Tunisie: un 5e mort dans l'attaque jihadiste mardi contre l'armée

8 avril 2015 à 12h03 par La rédaction

Tunis (AFP)

Un militaire tunisien, blessé mardi dans une embuscade attribuée à des jihadistes, a succombé à ses blessures portant à cinq le nombre de soldats tués dans cette attaque, a indiqué mercredi le gouvernement.

"Le bilan est (désormais) de cinq morts et sept blessés", dans l'attaque survenue à Kasserine, une zone d'activités de jihadistes dans le centre-ouest du pays, a indiqué à l'AFP le secrétaire général du gouvernement, Ahmed Zarrouk.

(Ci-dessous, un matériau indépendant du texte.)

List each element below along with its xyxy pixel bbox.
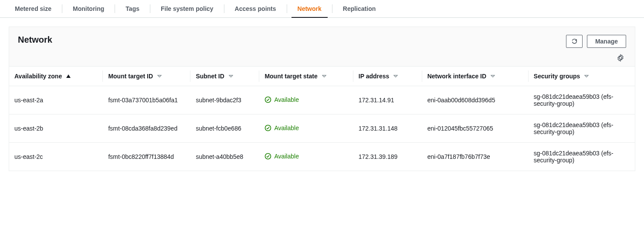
check-circle-icon bbox=[264, 153, 271, 160]
settings-button[interactable] bbox=[615, 52, 626, 64]
cell-ip: 172.31.31.148 bbox=[353, 114, 422, 143]
tab-separator bbox=[287, 4, 287, 13]
cell-eni: eni-0a7f187fb76b7f73e bbox=[422, 143, 529, 171]
table-row: us-east-2bfsmt-08cda368fa8d239edsubnet-f… bbox=[9, 114, 635, 143]
panel-actions: Manage bbox=[566, 35, 626, 64]
cell-subnet-id: subnet-9bdac2f3 bbox=[190, 86, 259, 114]
col-label: Security groups bbox=[534, 73, 580, 80]
refresh-button[interactable] bbox=[566, 35, 583, 48]
cell-eni: eni-012045fbc55727065 bbox=[422, 114, 529, 143]
cell-state: Available bbox=[259, 86, 353, 114]
network-panel: Network Manage Availability zone Mount t… bbox=[9, 27, 635, 171]
gear-icon bbox=[617, 54, 624, 62]
table-row: us-east-2afsmt-03a737001b5a06fa1subnet-9… bbox=[9, 86, 635, 114]
cell-mount-target-id: fsmt-08cda368fa8d239ed bbox=[103, 114, 190, 143]
cell-az: us-east-2a bbox=[9, 86, 103, 114]
tab-separator bbox=[150, 4, 150, 13]
cell-subnet-id: subnet-a40bb5e8 bbox=[190, 143, 259, 171]
tab-network[interactable]: Network bbox=[291, 0, 328, 17]
table-row: us-east-2cfsmt-0bc8220ff7f13884dsubnet-a… bbox=[9, 143, 635, 171]
col-network-interface-id[interactable]: Network interface ID bbox=[422, 67, 529, 86]
cell-az: us-east-2b bbox=[9, 114, 103, 143]
cell-mount-target-id: fsmt-0bc8220ff7f13884d bbox=[103, 143, 190, 171]
sort-icon bbox=[491, 74, 495, 78]
col-availability-zone[interactable]: Availability zone bbox=[9, 67, 103, 86]
tab-separator bbox=[115, 4, 115, 13]
state-text: Available bbox=[274, 153, 299, 160]
tab-separator bbox=[224, 4, 224, 13]
cell-state: Available bbox=[259, 114, 353, 143]
col-security-groups[interactable]: Security groups bbox=[529, 67, 635, 86]
sort-asc-icon bbox=[66, 74, 71, 78]
state-text: Available bbox=[274, 96, 299, 103]
cell-az: us-east-2c bbox=[9, 143, 103, 171]
sort-icon bbox=[229, 74, 233, 78]
col-label: IP address bbox=[359, 73, 390, 80]
tab-separator bbox=[62, 4, 62, 13]
tab-file-system-policy[interactable]: File system policy bbox=[155, 0, 220, 17]
col-label: Subnet ID bbox=[196, 73, 224, 80]
col-label: Mount target ID bbox=[108, 73, 153, 80]
sort-icon bbox=[393, 74, 398, 78]
manage-button[interactable]: Manage bbox=[587, 35, 626, 48]
sort-icon bbox=[584, 74, 589, 78]
col-subnet-id[interactable]: Subnet ID bbox=[190, 67, 259, 86]
panel-header: Network Manage bbox=[9, 27, 635, 66]
sort-icon bbox=[322, 74, 326, 78]
state-text: Available bbox=[274, 124, 299, 131]
cell-mount-target-id: fsmt-03a737001b5a06fa1 bbox=[103, 86, 190, 114]
tab-metered-size[interactable]: Metered size bbox=[9, 0, 58, 17]
sort-icon bbox=[157, 74, 162, 78]
cell-subnet-id: subnet-fcb0e686 bbox=[190, 114, 259, 143]
cell-state: Available bbox=[259, 143, 353, 171]
cell-ip: 172.31.14.91 bbox=[353, 86, 422, 114]
tab-separator bbox=[332, 4, 332, 13]
col-ip-address[interactable]: IP address bbox=[353, 67, 422, 86]
tab-replication[interactable]: Replication bbox=[337, 0, 382, 17]
table-header-row: Availability zone Mount target ID Subnet… bbox=[9, 67, 635, 86]
check-circle-icon bbox=[264, 124, 271, 131]
cell-eni: eni-0aab00d608dd396d5 bbox=[422, 86, 529, 114]
check-circle-icon bbox=[264, 96, 271, 103]
refresh-icon bbox=[571, 38, 578, 45]
tabs-bar: Metered sizeMonitoringTagsFile system po… bbox=[0, 0, 644, 18]
panel-title: Network bbox=[18, 35, 52, 45]
cell-sg: sg-081dc21deaea59b03 (efs-security-group… bbox=[529, 114, 635, 143]
col-label: Mount target state bbox=[264, 73, 317, 80]
cell-ip: 172.31.39.189 bbox=[353, 143, 422, 171]
tab-tags[interactable]: Tags bbox=[119, 0, 146, 17]
network-table: Availability zone Mount target ID Subnet… bbox=[9, 66, 635, 171]
col-mount-target-id[interactable]: Mount target ID bbox=[103, 67, 190, 86]
col-label: Network interface ID bbox=[427, 73, 486, 80]
col-mount-target-state[interactable]: Mount target state bbox=[259, 67, 353, 86]
tab-access-points[interactable]: Access points bbox=[229, 0, 282, 17]
tab-monitoring[interactable]: Monitoring bbox=[67, 0, 110, 17]
col-label: Availability zone bbox=[14, 73, 62, 80]
cell-sg: sg-081dc21deaea59b03 (efs-security-group… bbox=[529, 143, 635, 171]
cell-sg: sg-081dc21deaea59b03 (efs-security-group… bbox=[529, 86, 635, 114]
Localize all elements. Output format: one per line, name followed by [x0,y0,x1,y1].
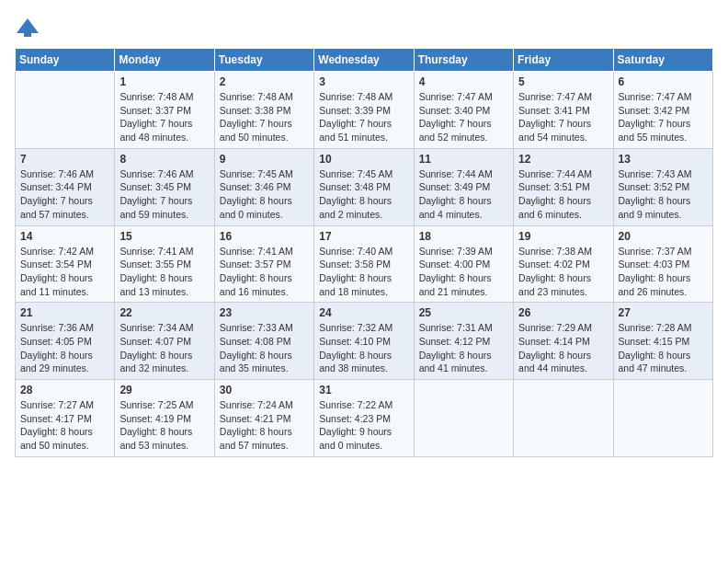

Selon lui, les militaires ont été visés notamment par des tirs de roquettes et d'armes automatiques, non loin de la ville de Sbeïtla et près du Mont Mghilla.Ils étaient en route pour relever une patrouille, a indiqué une source militaire interrogée par l'AFP.

La région de Kasserine, frontalière de l'Algérie, est le théâtre de heurts armés réguliers entre jihadistes et forces tunisiennes.Depuis décembre 2012, une soixantaine de policiers, gendarmes et soldats ont été tués dans des embuscades où des explosions de mines.La majorité ont péri dans cette région.

La plus sanglante en juillet 2014 a coûté la vie à 15 soldats sur le mont Chaambi, un massif à la frontière avec l'Algérie considéré comme la principale base arrière du maquis jihadiste.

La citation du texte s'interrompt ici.